> **Task objective**
Nothing may be dropped or added when the entries below are copied.

*** Opening Listed records ***

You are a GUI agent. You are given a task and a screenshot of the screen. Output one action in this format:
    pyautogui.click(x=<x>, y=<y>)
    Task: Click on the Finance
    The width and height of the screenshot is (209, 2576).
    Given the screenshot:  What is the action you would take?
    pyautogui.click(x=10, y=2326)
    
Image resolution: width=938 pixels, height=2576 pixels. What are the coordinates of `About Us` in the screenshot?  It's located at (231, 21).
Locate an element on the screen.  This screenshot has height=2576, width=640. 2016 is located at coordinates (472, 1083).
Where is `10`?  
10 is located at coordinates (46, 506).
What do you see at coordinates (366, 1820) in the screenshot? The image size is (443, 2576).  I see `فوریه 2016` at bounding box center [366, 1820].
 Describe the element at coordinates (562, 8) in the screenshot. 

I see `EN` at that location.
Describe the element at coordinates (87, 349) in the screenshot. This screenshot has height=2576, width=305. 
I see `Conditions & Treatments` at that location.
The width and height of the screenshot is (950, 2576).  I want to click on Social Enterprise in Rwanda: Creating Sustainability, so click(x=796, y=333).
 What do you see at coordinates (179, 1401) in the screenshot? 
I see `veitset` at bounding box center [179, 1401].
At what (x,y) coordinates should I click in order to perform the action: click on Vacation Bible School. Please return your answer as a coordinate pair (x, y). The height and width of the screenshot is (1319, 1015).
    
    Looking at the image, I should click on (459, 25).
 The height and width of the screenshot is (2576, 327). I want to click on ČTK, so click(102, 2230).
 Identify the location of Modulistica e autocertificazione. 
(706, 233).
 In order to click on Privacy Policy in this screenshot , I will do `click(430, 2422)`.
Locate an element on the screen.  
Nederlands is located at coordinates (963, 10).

*** Closing Listed records ***

> **Reply to the task**
You are a GUI agent. You are given a task and a screenshot of the screen. Output one action in this format:
    pyautogui.click(x=<x>, y=<y>)
    Task: Click on the Finance
    The width and height of the screenshot is (209, 2576).
    Given the screenshot:  What is the action you would take?
    pyautogui.click(x=10, y=2326)
    
Image resolution: width=938 pixels, height=2576 pixels. What are the coordinates of `About Us` in the screenshot?  It's located at (231, 21).
Locate an element on the screen.  This screenshot has height=2576, width=640. 2016 is located at coordinates (472, 1083).
Where is `10`?  
10 is located at coordinates (46, 506).
What do you see at coordinates (366, 1820) in the screenshot? The image size is (443, 2576).  I see `فوریه 2016` at bounding box center [366, 1820].
 Describe the element at coordinates (562, 8) in the screenshot. 

I see `EN` at that location.
Describe the element at coordinates (87, 349) in the screenshot. This screenshot has height=2576, width=305. 
I see `Conditions & Treatments` at that location.
The width and height of the screenshot is (950, 2576).  I want to click on Social Enterprise in Rwanda: Creating Sustainability, so click(x=796, y=333).
 What do you see at coordinates (179, 1401) in the screenshot? 
I see `veitset` at bounding box center [179, 1401].
At what (x,y) coordinates should I click in order to perform the action: click on Vacation Bible School. Please return your answer as a coordinate pair (x, y). The height and width of the screenshot is (1319, 1015).
    
    Looking at the image, I should click on (459, 25).
 The height and width of the screenshot is (2576, 327). I want to click on ČTK, so click(102, 2230).
 Identify the location of Modulistica e autocertificazione. 
(706, 233).
 In order to click on Privacy Policy in this screenshot , I will do `click(430, 2422)`.
Locate an element on the screen.  
Nederlands is located at coordinates (963, 10).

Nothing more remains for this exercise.